Readers in Council,
The JapanTimes,
5-4, Shibaura 4-chome,
Minato-ku, Tokyo 108-0023
In his major league baseball career Mark McGwire gave us a great show. Why do people care that he took steroids (“McGwire admission gets mixed reaction,” January 14, 2010)? Fairness? Yawn! Everyone adored his spectacle at the time - and adored him for giving it to us - and that is what organized athletics is mostly about. Spectacle, circus and theater. It is the fans who are inconsistent. That is why I don’t begrudge athletes the use of performance enhancers and I rue sports ruling bodies as preachy and assuming, playing with the idea of the nobility of peaceful sporting competition and the brotherhood of man. Professional sports are businesses, and that is pretty much it.
It is at times like this that sports information crosses the line from mere recreation to hard news. In fact, I want to see more drug use and an official Drug Olympics where every participant is doped up seven ways from Sunday, because I want to know the absolute limits of the human physical machine. It would be a valuable lesson for the sciences of space travel and planetary colonization, not to mention our own terrestrial evolution. I would love to see baseball sluggers hit hundreds of home runs in a single season, or javelin throwers toss their sticks a kilometer. I want to see sprinters run a hundred meters in five seconds. I hope to see power lifters hoist a couple tons straight over their heads in one heave, and swimmers habitually hold their breath under water for ten minutes.

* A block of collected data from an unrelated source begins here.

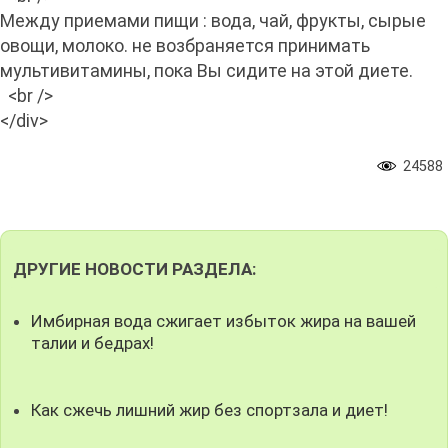
Между приемами пищи : вода, чай, фрукты, сырые
овощи, молоко. не возбраняется принимать
мультивитамины, пока Вы сидите на этой диете.
<br />
</div>
24588
ДРУГИЕ НОВОСТИ РАЗДЕЛА:
Имбирная вода сжигает избыток жира на вашей
талии и бедрах!
Как сжечь лишний жир без спортзала и диет!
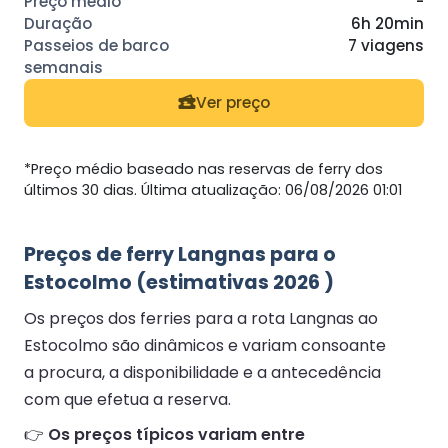
-
6h 20min
7 viagens
Ver preço
*Preço médio baseado nas reservas de ferry dos
últimos 30 dias. Última atualização: 06/08/2026 01:01
Preços de ferry Langnas para o
Estocolmo (estimativas 2026 )
Os preços dos ferries para a rota Langnas ao
Estocolmo são dinâmicos e variam consoante
a procura, a disponibilidade e a antecedência
com que efetua a reserva.
👉
Os preços típicos variam entre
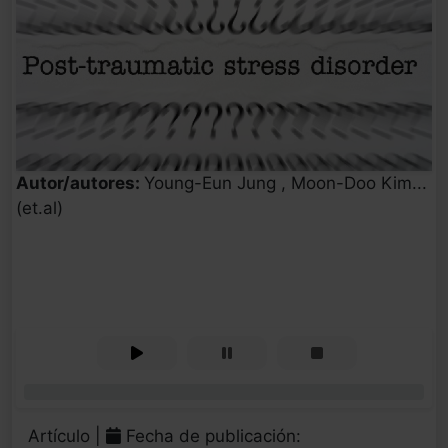
Autor/autores:
Young-Eun Jung , Moon-Doo Kim...
(et.al)
0%
Artículo |
Fecha de publicación:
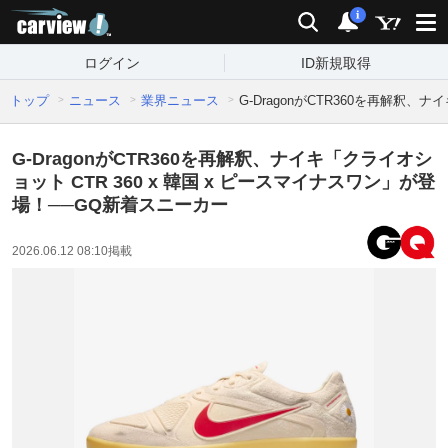
carview!
検索
通知
i
ログイン
ID新規取得
トップ
ニュース
業界ニュース
G-DragonがCTR360を再解釈、
G-DragonがCTR360を再解釈、ナイキ「クライオシ
ョット CTR 360 x 韓国 x ピースマイナスワン」が登
場！──GQ新着スニーカー
2026.06.12 08:10
掲載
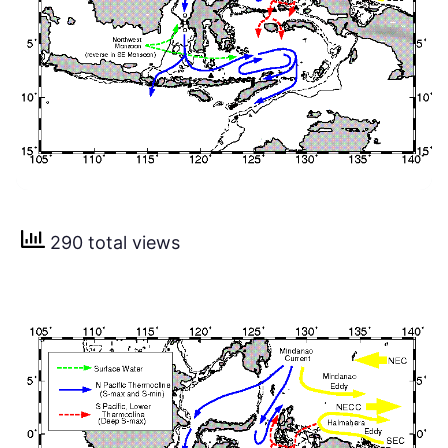
290 total views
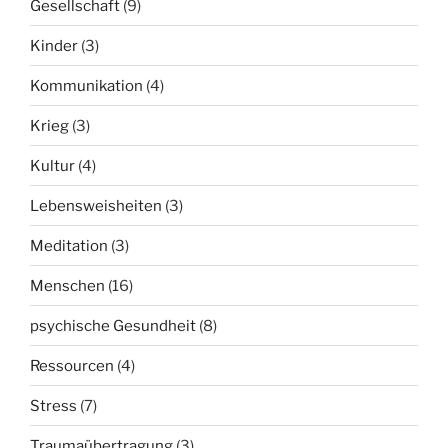
Gesellschaft
(9)
Kinder
(3)
Kommunikation
(4)
Krieg
(3)
Kultur
(4)
Lebensweisheiten
(3)
Meditation
(3)
Menschen
(16)
psychische Gesundheit
(8)
Ressourcen
(4)
Stress
(7)
Traumaübertragung
(3)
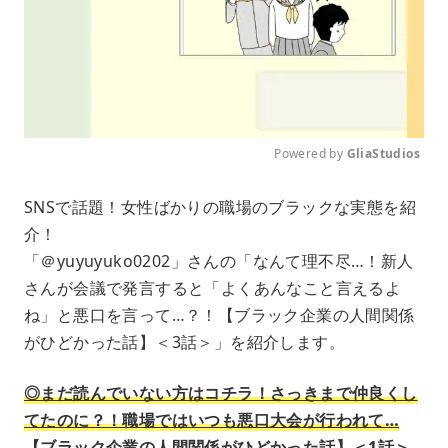
Powered by 
GliaStudios
M
SNSで話題！女性ばかりの職場のブラックな実態を紹
u
介！
t
e
「＠yuyuyuko0202」さんの「なんて理不尽…！新人
さんが会議で発言すると「よくあんなこと言えるよ
ね」と悪口を言って…？！【ブラック企業の人間関係
がひどかった話】＜3話＞」を紹介します。
◎まだ読んでいない方はコチラ！さっきまで仲良くし
てたのに？！職場ではいつも悪口大会が行われて…
【ブラック企業の人間関係がひどかった話】＜1話＞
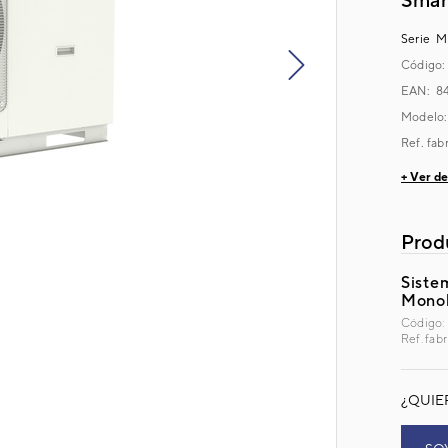
Serie
MO
Código
next
EAN: 8
Modelo
Ref. fab
+ Ver de
Prod
Siste
Mono
Código:
Ref. fa
¿QUIE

Let’s not pretend that there is anything more commendable of sports and their players than the sheer spectacle. These are normal people, after all, and I can easily think of more admirable role models than men or women who kick, hit, or throw balls around instead of having a real job. I am completely incapable of doing what they do, but so what? I know that I regularly rant against sports, but not without reason.